Aktuelle Neurologie 2006; 33 - P463
DOI: 10.1055/s-2006-953288

Akutes A. cerebri media Syndrom – immer Thrombolyse?

M. Malter 1, C. Mohs 1, U. Meyding-Lamadé 1, C. Schwark 1
  • 1Frankfurt

Fallvorstellung: Eine 79jährige Pat wurde vom Notarzt zwei Stunden nach akutem Auftreten einer inkompletten Aphasie mit Hemiparese rechts vorgestellt. Auf dem Weg in die Klinik war die Symptomatik bereits leicht rückläufig, verschlechterte sich dann kurz nach Aufnahme wieder deutlich. Die kraniale Computertomographie zweieinhalb Stunden nach Symptombeginn zeigte einen altersentsprechenden Befund, ohne Hinweise auf eine Blutung oder Infarktfrühzeichen. In der dann erfolgten Duplexsonographie der Carotiden fand sich ein Verschluss der linken A.carotis interna mit echoarmen Material bei deutlichem kinking des Gefäßes. Das EKG bei Aufnahme war bis auf intermittierende Sinustachykardien unauffällig.

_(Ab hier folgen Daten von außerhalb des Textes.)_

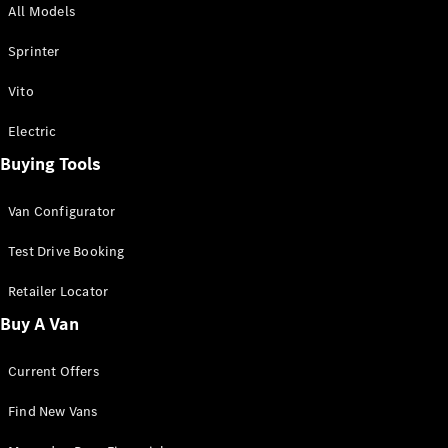
All Models
Sprinter
Sprinter
Vito
Electric
Buying Tools
All Sprinter
Sprinter
Van Configurator
Panel Van
Sprinter
Test Drive Booking
Cab Chassis
Sprinter
Retailer Locator
Dual Cab
Buy A Van
Chassis
Current Offers
Configurator
Test Drive
Find New Vans
Mercedes-
Benz Store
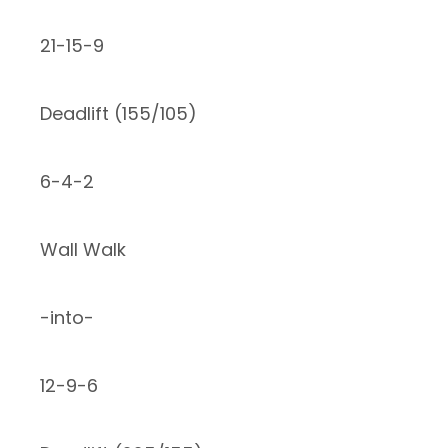
21-15-9
Deadlift (155/105)
6-4-2
Wall Walk
-into-
12-9-6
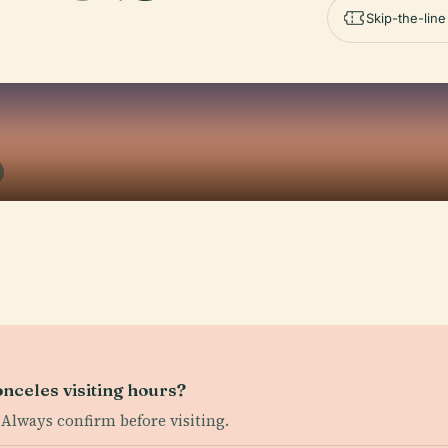
Skip-the-lin
onceles visiting hours?
 Always confirm before visiting.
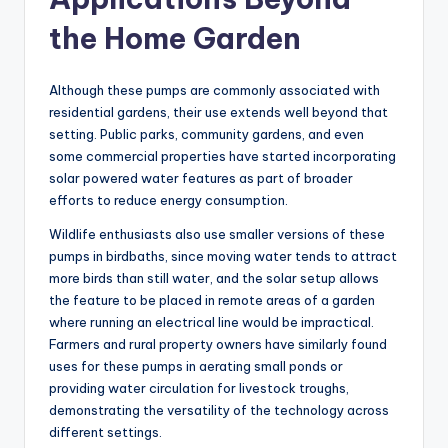
the Home Garden
Although these pumps are commonly associated with
residential gardens, their use extends well beyond that
setting. Public parks, community gardens, and even
some commercial properties have started incorporating
solar powered water features as part of broader
efforts to reduce energy consumption.
Wildlife enthusiasts also use smaller versions of these
pumps in birdbaths, since moving water tends to attract
more birds than still water, and the solar setup allows
the feature to be placed in remote areas of a garden
where running an electrical line would be impractical.
Farmers and rural property owners have similarly found
uses for these pumps in aerating small ponds or
providing water circulation for livestock troughs,
demonstrating the versatility of the technology across
different settings.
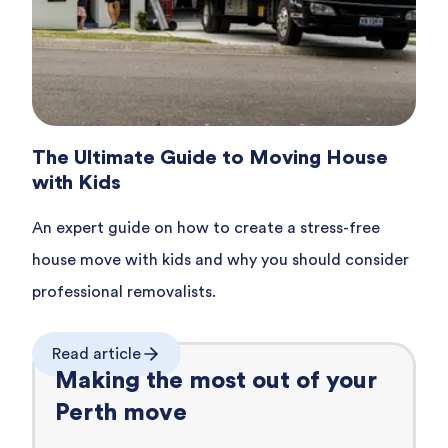
The Ultimate Guide to Moving House
with Kids
An expert guide on how to create a stress-free
house move with kids and why you should consider
professional removalists.
Read article
Making the most out of your
Perth
move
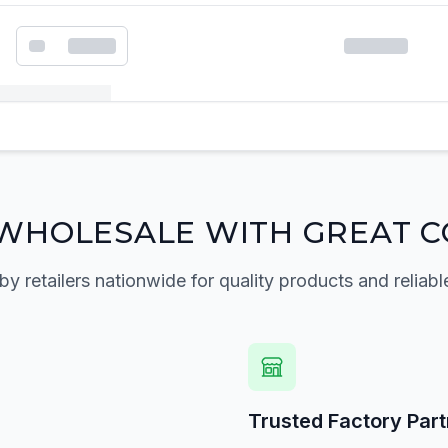
k order form
WHOLESALE WITH GREAT C
by retailers nationwide for quality products and reliabl
Trusted Factory Par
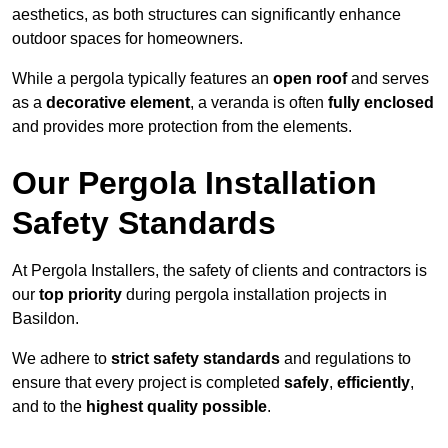
aesthetics, as both structures can significantly enhance
outdoor spaces for homeowners.
While a pergola typically features an
open roof
and serves
as a
decorative element
, a veranda is often
fully enclosed
and provides more protection from the elements.
Our Pergola Installation
Safety Standards
At Pergola Installers, the safety of clients and contractors is
our
top priority
during pergola installation projects in
Basildon.
We adhere to
strict safety standards
and regulations to
ensure that every project is completed
safely
,
efficiently
,
and to the
highest quality possible
.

Therapie: Es erfolgte eine akute operative Carotisdesobliteration. Intraoperativ zeigte sich ein glattwandiges Gefäß mit ausgeprägtem Kinking. Es konnte ein mehere Zentimeter langer, roter Thrombus komplett aus dem Gefäß gewonnen werden. Postoperativ besserte sich der Zustand der Pat rasch, die Aphasie war vollständig, die Hemiparese bis auf einen Kraftgrad von 4+/5 rückläufig. Die kraniale CT am Folgetag zeigte eine mäßig großen Infarkt der lateralen Stammganglien mit leichter hämorrhagischer Transformation. In der Langzeit-EKG fand sich eine intermittierende Tachyarrhythmia absoluta. Die Pat wurde im weiteren Verlauf oral antikoaguliert.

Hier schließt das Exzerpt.